#### Excerpts from a dataset:
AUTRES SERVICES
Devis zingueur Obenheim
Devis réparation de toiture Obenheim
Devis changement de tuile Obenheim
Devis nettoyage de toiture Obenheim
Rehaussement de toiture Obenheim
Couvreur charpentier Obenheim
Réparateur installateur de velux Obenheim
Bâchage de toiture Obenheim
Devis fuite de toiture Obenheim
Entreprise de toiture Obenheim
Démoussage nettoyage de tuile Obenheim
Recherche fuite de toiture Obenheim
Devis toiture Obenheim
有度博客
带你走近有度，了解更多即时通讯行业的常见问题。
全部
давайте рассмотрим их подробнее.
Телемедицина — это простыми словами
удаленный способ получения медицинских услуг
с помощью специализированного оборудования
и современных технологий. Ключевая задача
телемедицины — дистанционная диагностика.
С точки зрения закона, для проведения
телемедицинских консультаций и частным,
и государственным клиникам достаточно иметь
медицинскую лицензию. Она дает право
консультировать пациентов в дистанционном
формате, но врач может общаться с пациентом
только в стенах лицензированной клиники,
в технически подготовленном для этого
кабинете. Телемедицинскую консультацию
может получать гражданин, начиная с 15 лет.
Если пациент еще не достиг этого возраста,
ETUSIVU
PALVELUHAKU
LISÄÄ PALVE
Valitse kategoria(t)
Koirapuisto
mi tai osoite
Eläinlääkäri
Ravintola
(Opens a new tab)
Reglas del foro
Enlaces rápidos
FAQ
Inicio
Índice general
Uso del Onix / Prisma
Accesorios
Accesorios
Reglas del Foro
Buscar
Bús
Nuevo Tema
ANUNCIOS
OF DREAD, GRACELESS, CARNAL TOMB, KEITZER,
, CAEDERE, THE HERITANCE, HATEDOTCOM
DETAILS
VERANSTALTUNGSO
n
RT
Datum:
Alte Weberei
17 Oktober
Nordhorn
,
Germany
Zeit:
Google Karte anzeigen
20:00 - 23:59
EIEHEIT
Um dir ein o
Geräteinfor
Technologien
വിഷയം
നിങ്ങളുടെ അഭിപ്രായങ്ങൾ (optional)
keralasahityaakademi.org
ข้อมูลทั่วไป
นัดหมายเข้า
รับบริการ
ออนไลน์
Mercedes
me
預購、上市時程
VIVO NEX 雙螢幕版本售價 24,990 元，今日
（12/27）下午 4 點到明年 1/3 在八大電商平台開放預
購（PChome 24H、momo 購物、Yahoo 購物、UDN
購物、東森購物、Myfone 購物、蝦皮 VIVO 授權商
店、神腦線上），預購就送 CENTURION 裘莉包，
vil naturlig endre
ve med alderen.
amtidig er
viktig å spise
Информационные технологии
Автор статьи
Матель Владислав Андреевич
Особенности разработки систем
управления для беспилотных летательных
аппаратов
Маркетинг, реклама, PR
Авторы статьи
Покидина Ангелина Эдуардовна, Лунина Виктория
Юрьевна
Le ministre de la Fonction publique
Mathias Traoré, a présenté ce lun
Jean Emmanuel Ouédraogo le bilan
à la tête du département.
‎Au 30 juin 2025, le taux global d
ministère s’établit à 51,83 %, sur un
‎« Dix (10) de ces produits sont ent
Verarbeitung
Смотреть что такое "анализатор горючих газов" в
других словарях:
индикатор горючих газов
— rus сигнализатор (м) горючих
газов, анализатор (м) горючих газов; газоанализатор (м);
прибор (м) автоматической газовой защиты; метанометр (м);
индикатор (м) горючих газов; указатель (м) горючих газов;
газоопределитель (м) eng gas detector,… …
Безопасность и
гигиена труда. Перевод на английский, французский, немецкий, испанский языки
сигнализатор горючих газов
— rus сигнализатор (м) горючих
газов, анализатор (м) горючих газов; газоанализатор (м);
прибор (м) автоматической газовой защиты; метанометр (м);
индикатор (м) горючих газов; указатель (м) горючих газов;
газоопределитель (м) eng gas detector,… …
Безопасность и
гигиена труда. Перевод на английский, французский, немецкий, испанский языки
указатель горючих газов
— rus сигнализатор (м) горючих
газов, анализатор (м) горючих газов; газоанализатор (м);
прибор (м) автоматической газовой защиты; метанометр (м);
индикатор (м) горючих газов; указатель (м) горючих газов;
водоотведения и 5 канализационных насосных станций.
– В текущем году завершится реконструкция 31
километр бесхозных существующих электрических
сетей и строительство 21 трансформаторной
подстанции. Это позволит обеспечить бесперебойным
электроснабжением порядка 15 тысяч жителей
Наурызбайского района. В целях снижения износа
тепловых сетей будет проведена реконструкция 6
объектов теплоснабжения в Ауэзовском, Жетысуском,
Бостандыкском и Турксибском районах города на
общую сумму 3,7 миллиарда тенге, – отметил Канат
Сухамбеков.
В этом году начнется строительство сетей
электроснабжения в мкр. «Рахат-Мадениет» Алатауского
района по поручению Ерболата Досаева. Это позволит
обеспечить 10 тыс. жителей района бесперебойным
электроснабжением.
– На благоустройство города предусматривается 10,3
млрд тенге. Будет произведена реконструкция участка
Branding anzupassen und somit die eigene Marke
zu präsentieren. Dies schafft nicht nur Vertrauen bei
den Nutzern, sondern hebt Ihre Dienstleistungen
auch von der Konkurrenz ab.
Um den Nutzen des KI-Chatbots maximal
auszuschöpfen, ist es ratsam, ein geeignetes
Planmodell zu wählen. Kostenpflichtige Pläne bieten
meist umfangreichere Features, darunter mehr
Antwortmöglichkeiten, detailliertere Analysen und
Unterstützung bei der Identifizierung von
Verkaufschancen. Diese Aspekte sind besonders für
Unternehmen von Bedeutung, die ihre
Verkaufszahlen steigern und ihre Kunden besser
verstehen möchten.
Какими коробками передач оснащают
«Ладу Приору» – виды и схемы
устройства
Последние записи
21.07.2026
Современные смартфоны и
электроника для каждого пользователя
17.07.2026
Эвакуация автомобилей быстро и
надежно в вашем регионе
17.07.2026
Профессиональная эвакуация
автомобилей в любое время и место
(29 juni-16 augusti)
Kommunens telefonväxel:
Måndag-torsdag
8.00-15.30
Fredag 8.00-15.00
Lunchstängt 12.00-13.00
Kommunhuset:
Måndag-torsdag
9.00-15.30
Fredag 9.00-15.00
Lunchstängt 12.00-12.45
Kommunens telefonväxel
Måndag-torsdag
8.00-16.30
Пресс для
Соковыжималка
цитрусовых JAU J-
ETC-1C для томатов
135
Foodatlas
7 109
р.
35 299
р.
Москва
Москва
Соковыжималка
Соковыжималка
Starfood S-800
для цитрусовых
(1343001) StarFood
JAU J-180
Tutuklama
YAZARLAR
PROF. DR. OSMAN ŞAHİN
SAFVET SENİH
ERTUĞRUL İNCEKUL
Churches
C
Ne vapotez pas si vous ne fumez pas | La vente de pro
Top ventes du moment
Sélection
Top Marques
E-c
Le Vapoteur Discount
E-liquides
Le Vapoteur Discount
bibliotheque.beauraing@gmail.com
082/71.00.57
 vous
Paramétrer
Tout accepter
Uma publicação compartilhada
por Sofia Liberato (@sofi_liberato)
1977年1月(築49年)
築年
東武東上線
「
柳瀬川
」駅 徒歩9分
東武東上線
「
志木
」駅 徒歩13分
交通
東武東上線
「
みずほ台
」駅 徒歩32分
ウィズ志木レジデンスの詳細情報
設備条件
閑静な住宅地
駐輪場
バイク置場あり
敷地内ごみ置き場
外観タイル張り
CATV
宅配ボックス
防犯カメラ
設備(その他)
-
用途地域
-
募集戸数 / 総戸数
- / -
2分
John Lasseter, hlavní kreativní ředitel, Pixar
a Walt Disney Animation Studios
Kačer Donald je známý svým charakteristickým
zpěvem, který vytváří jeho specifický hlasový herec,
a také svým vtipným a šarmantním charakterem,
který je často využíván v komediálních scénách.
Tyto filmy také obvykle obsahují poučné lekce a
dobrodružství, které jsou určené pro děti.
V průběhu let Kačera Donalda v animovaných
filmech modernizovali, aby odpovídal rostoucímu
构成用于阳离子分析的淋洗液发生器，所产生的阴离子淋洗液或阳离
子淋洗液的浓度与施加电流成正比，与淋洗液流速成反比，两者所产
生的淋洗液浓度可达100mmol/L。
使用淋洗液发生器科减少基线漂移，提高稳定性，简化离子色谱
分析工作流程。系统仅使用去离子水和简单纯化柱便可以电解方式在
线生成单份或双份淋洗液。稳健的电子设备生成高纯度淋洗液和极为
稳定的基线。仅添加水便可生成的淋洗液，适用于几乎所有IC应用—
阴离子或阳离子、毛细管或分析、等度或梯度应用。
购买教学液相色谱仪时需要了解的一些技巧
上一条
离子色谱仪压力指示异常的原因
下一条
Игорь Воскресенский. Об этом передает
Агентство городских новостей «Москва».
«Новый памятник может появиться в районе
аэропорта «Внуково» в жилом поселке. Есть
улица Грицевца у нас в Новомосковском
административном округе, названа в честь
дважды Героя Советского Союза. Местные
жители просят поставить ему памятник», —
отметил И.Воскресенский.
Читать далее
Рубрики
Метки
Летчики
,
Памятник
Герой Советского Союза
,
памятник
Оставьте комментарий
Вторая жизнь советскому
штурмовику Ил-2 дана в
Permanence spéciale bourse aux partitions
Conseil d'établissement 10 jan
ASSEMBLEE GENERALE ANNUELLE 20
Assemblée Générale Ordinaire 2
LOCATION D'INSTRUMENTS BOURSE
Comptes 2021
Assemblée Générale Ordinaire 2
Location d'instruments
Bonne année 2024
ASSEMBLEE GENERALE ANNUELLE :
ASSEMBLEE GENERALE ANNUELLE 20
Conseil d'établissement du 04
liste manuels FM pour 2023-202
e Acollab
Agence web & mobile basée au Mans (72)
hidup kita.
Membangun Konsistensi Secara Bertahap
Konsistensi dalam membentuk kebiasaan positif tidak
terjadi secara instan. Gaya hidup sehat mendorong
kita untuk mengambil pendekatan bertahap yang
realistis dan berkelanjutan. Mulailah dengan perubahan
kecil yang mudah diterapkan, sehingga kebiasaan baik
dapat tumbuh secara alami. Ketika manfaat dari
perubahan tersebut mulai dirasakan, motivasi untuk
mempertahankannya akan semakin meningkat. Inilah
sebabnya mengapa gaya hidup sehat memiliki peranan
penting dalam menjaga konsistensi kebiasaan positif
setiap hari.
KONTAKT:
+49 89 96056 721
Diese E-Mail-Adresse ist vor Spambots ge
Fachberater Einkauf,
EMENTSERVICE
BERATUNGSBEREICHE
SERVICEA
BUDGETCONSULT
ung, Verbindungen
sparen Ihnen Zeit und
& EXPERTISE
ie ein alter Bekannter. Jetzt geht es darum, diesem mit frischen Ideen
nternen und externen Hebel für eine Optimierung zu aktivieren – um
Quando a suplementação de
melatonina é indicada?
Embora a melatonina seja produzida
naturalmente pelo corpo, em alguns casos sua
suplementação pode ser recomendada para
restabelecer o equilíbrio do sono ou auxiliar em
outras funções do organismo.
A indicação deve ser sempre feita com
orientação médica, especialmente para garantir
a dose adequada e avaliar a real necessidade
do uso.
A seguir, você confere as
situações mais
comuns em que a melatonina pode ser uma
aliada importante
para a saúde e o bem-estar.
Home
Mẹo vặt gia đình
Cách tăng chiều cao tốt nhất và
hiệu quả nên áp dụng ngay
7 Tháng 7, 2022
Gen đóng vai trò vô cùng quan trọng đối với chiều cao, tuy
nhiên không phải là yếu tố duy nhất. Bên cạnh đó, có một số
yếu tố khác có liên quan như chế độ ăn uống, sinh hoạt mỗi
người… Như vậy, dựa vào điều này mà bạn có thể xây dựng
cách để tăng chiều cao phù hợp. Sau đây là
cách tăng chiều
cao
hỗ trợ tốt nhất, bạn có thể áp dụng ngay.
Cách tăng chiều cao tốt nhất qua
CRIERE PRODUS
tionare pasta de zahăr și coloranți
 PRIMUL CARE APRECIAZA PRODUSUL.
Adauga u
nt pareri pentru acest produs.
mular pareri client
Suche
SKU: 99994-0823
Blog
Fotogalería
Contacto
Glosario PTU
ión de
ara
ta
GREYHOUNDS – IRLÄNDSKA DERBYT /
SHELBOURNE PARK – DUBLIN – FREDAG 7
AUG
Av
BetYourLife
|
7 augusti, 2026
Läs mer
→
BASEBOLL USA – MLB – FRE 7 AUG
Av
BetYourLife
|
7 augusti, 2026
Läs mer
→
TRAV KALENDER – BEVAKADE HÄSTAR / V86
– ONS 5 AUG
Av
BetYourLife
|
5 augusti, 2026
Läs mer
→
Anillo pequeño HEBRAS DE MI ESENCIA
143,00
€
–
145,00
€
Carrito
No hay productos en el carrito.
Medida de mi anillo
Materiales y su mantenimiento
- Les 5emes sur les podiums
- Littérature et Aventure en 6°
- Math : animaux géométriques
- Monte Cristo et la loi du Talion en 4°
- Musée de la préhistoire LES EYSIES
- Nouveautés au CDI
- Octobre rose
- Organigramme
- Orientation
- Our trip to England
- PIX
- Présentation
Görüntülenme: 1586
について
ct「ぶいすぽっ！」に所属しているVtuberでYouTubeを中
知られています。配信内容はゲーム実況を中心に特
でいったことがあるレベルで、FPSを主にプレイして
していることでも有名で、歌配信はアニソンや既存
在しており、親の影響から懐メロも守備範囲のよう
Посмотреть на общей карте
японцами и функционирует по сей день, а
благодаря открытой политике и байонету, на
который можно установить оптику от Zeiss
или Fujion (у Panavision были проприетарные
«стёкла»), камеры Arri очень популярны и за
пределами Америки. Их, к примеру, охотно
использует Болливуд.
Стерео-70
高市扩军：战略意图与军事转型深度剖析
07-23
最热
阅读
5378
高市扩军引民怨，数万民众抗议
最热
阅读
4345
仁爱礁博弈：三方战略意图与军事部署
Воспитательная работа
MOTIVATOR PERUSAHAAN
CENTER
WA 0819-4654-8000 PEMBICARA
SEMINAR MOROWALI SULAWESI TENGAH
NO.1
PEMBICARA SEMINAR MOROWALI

#### EXERCISE OBJECTIVE:
Up to and including the line with "давайте рассмотрим их подробнее.", write out the records above exactly, starting from their first line.

#### SOLUTION:
AUTRES SERVICES
Devis zingueur Obenheim
Devis réparation de toiture Obenheim
Devis changement de tuile Obenheim
Devis nettoyage de toiture Obenheim
Rehaussement de toiture Obenheim
Couvreur charpentier Obenheim
Réparateur installateur de velux Obenheim
Bâchage de toiture Obenheim
Devis fuite de toiture Obenheim
Entreprise de toiture Obenheim
Démoussage nettoyage de tuile Obenheim
Recherche fuite de toiture Obenheim
Devis toiture Obenheim
有度博客
带你走近有度，了解更多即时通讯行业的常见问题。
全部
давайте рассмотрим их подробнее.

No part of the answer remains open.